The only remains of Megalomys audreyae that have been described in the literature are the original two specimens Gregory found, a left upper incisor and a left mandible (lower jaw). The upper incisor is not grooved and its diameter has a length of 2.6 mm and width of 1.5 mm, but exhibits no other significant characters.

The mandible, which is severely damaged and lacks the condyloid, coronoid, and angular processes at the back of the bone, contains the second and third molar and part of the lower incisor, but the first molar is missing. The capsular process of the lower incisor, a slight raising of the mandibular bone at the back end of the incisor, is small. The preserved alveoli, the impressions left by the roots, show that the first molar was supported by large roots at the front and back and a smaller root in between these. The second molar is about square and shows the four main cusps commonly present in rodents: the protoconid, metaconid, hypoconid, and entoconid. A strongly developed mesolophid (a crest) is also present, as in most oryzomyines. The main valley between the cusps, the hypoflexid, is broad and V-shaped. The third molar is as long as the second, but it is narrower and the entoconid is poorly developed. Again, the hypoflexid is broad and V-shaped. The length of the toothrow at the alveoli is 8.7 mm. The length of the second molar is 2.5 mm and the width is 2.2 mm. The third molar has a length of 2.5 mm and width of 1.8 mm.

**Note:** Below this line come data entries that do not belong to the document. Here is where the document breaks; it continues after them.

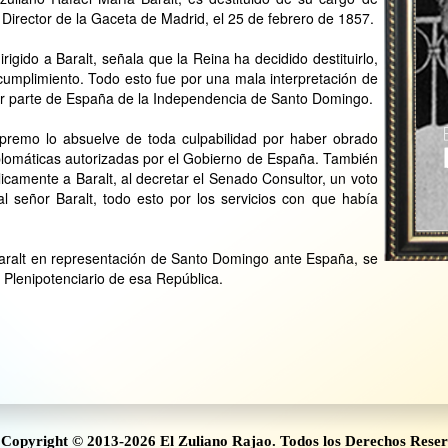
 Director de la Gaceta de Madrid, el 25 de febrero de 1857.
rigido a Baralt, señala que la Reina ha decidido destituirlo,
 cumplimiento. Todo esto fue por una mala interpretación de
or parte de España de la Independencia de Santo Domingo.
Supremo lo absuelve de toda culpabilidad por haber obrado
diplomáticas autorizadas por el Gobierno de España. También
camente a Baralt, al decretar el Senado Consultor, un voto
l señor Baralt, todo esto por los servicios con que había
Baralt en representación de Santo Domingo ante España, se
Plenipotenciario de esa República.
Copyright © 2013-2026 El Zuliano Rajao. Todos los Derechos Rese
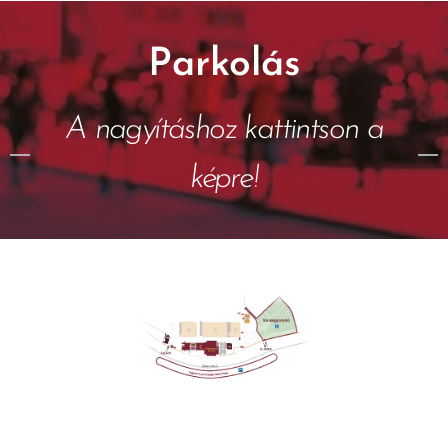
Parkolás
A nagyításhoz kattintson a
képre!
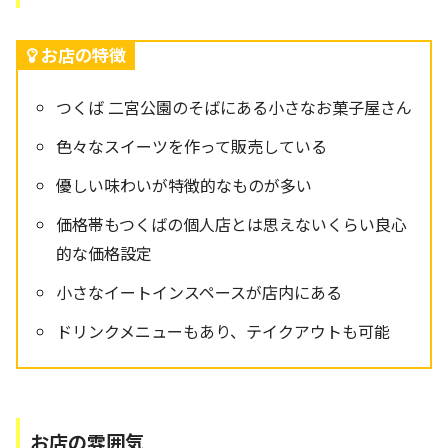
お店の特徴
つくば 二宮公園のそばにある小さなお菓子屋さん
色々なスイーツを作って販売している
優しい味わいが特徴的なものが多い
価格帯もつくばの個人店とは思えないくらい良心
的な価格設定
小さなイートインスペースが店内にある
ドリンクメニューもあり、テイクアウトも可能
お店の雰囲気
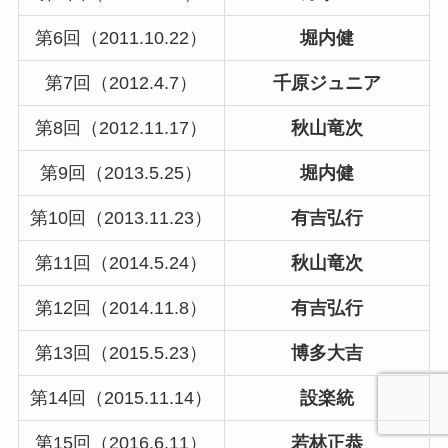
第6回（2011.10.22）
堀内健
第7回（2012.4.7）
千原ジュニア
第8回（2012.11.17）
秋山竜次
第9回（2013.5.25）
堀内健
第10回（2013.11.23）
有吉弘行
第11回（2014.5.24）
秋山竜次
第12回（2014.11.8）
有吉弘行
第13回（2015.5.23）
博多大吉
第14回（2015.11.14）
設楽統
第15回（2016.6.11）
若林正恭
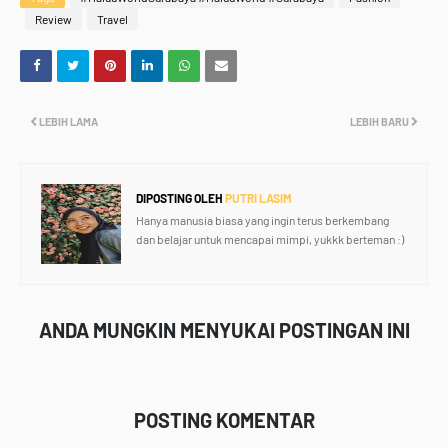
Review
Travel
LEBIH LAMA
LEBIH BARU
DIPOSTING OLEH
PUTRI LASIM
Hanya manusia biasa yang ingin terus berkembang
dan belajar untuk mencapai mimpi, yukkk berteman :)
ANDA MUNGKIN MENYUKAI POSTINGAN INI
POSTING KOMENTAR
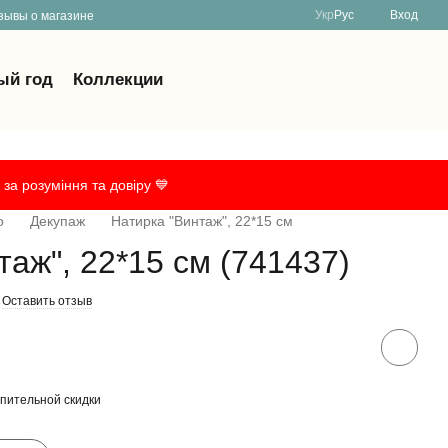
Укр
Рус
Вход
зывы о магазине
ый год
Коллекции
за розуміння та довіру 💙
о
Декупаж
Натирка "Винтаж", 22*15 см
таж", 22*15 см (741437)
Оставить отзыв
пительной скидки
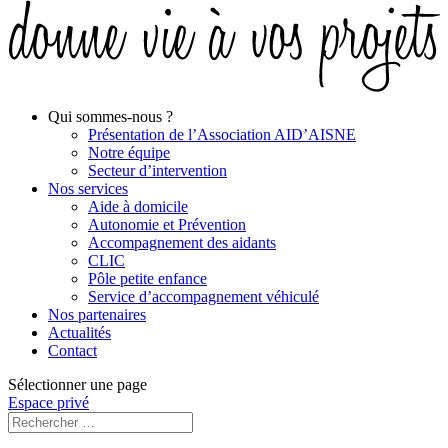
Qui sommes-nous ?
Présentation de l’Association AID’AISNE
Notre équipe
Secteur d’intervention
Nos services
Aide à domicile
Autonomie et Prévention
Accompagnement des aidants
CLIC
Pôle petite enfance
Service d’accompagnement véhiculé
Nos partenaires
Actualités
Contact
Sélectionner une page
Espace privé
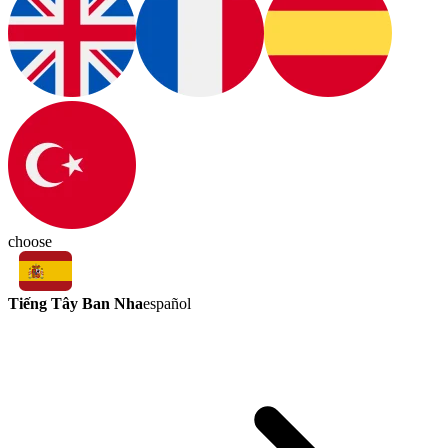
choose
Tiếng Tây Ban Nha
español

When Clayton Ray described "Ekbletomys hypenemus" on the basis of abundant skeletal remains from both Barbuda and Antigua, he carefully distinguished it from M. audreyae, the only other native rodent recorded from those islands. M. audreyae is much smaller than "Ekbletomys"; for example, 72 specimens of the latter had the alveolar length of the lower molars ranging from 10.3 to 12.6 mm (mean 11.6 mm, standard deviation 0.49 mm; compare 8.7 mm for M. audreyae). In addition, the V-shaped hypoflexids and narrow third molar of M. audreyae contrast with the narrow, parallel-sided hypoflexids and broad third molar of "Ekbletomys". These characters, and others observable in species of Megalomys represented by more complete material, convinced Ray that M. audreyae and "Ekbletomys" are not only distinct species, but indeed share no close relationship. Instead, he proposed that the combination of large size, occurrence in the Lesser Antilles, and similarity in molar morphology indicated a relationship between M. audreyae and other species of Megalomys, and he suggested that the similarly sized M. curazensis from Curaçao, off Venezuela, may be most closely related to M. audreyae.